Page MenuHomePhabricator

pdftotext should be poppler version not xpdf version on wikisource
Closed, ResolvedPublic

Description

Author: lars

Description:
[[Commons:File:Иннокентий Анненский - Царь Иксион, 1902.pdf]]
or
http://commons.wikimedia.org/wiki/File:%D0%98%D0%BD%D0%BD%D0%BE%D0%BA%D0%B5%D0%BD%D1%82%D0%B8%D0%B9_%D0%90%D0%BD%D0%BD%D0%B5%D0%BD%D1%81%D0%BA%D0%B8%D0%B9_-_%D0%A6%D0%B0%D1%80%D1%8C_%D0%98%D0%BA%D1%81%D0%B8%D0%BE%D0%BD,_1902.pdf
in the new version uploaded March 10, 2012,
is a PDF/A file with page images and OCR text layer, generated
from ABBYY Finereader OCR software.

The program pdftotext extracts the OCR text layer, which for the
first page begins: "Дннѳнскій.\n\nТ Р А Г Е Д І Я\nВЪ пяти ДѢЙСТВІЯХЪ\n".
(This text contains a few OCR errors, such as the initial "Д", which
is a misinterpreted "А", but this is entirely normal.)

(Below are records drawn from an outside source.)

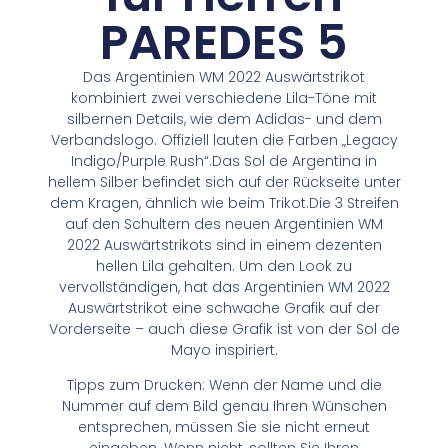
PAREDES 5
Das Argentinien WM 2022 Auswärtstrikot
kombiniert zwei verschiedene Lila-Töne mit
silbernen Details, wie dem Adidas- und dem
Verbandslogo. Offiziell lauten die Farben „Legacy
Indigo/Purple Rush“.Das Sol de Argentina in
hellem Silber befindet sich auf der Rückseite unter
dem Kragen, ähnlich wie beim Trikot.Die 3 Streifen
auf den Schultern des neuen Argentinien WM
2022 Auswärtstrikots sind in einem dezenten
hellen Lila gehalten. Um den Look zu
vervollständigen, hat das Argentinien WM 2022
Auswärtstrikot eine schwache Grafik auf der
Vorderseite – auch diese Grafik ist von der Sol de
Mayo inspiriert.
Tipps zum Drucken: Wenn der Name und die
Nummer auf dem Bild genau Ihren Wünschen
entsprechen, müssen Sie sie nicht erneut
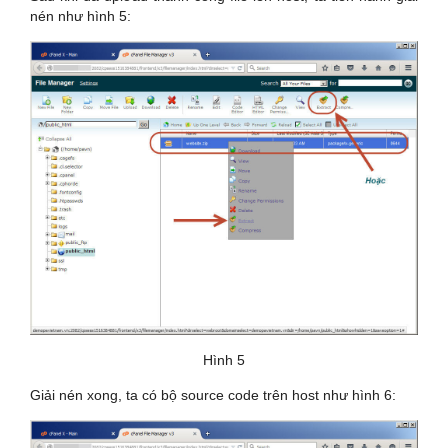
nén như hình 5:
Hình 5
Giải nén xong, ta có bộ source code trên host như hình 6:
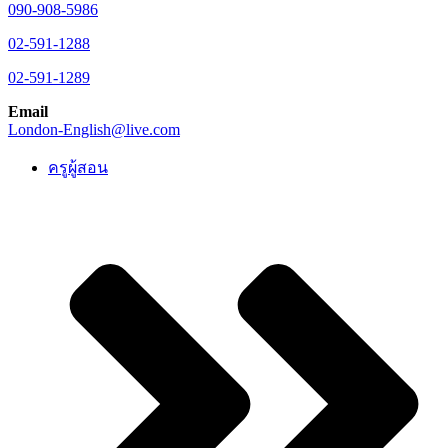
090-908-5986
02-591-1288
02-591-1289
Email
London-English@live.com
ครูผู้สอน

The pdftotext output, piped through "od -c" begins:
0000000 320 224 320 275 320 275 321 263 320 275 321 201 320 272 321 226
0000020 320 271 . \n \n 320 242 320 240 320 220 320 223
0000040 320 225 320 224 320 206 320 257 \n 320 222 320
0000060 252 320 277 321 217 321 202 320 270 320 224 321 242 320

However, when the ProofreadPage extension tries to extract the text,
using the PdfHandler, the text passes through UtfNormal::cleanUp()
(line 140 of source file extensions/PdfHandler/PdfHandler.image.php),
and only the period, newline, some hyphens and digits come through.
Try this at the Russian Wikisource, by clicking the red-linked page numbers,
http://ru.wikisource.org/wiki/%D0%98%D0%BD%D0%B4%D0%B5%D0%BA%D1%81:%D0%98%D0%BD%D0%BD%D0%BE%D0%BA%D0%B5%D0%BD%D1%82%D0%B8%D0%B9_%D0%90%D0%BD%D0%BD%D0%B5%D0%BD%D1%81%D0%BA%D0%B8%D0%B9_-_%D0%A6%D0%B0%D1%80%D1%8C_%D0%98%D0%BA%D1%81%D0%B8%D0%BE%D0%BD,_1902.pdf

Pages are correctly split on \f (form feed).


Version: unspecified
Severity: normal

Details

Reference
bz35122

Event Timeline

bzimport raised the priority of this task from to Medium.Nov 22 2014, 12:11 AM
bzimport set Reference to bz35122.
bzimport added a subscriber: Unknown Object (MLST).

lars wrote:

I should add that I run Ubuntu Linux 11.10, where pdftotext -? says:
pdftotext version 0.16.7
Copyright 2005-2011 The Poppler Developers - http://poppler.freedesktop.org
Copyright 1996-2004 Glyph & Cog, LLC

The above version successfully extracts the text.

A different version, which fails to extract letters, is included in xpdf 3.02, which says:
pdftotext version 3.02
Copyright 1996-2007 Glyph & Cog, LLC

pdftotext version 3.02

from xpdf-3.02 package produces a nice garbage mainly with spaces, dots and other ASCII punctuation.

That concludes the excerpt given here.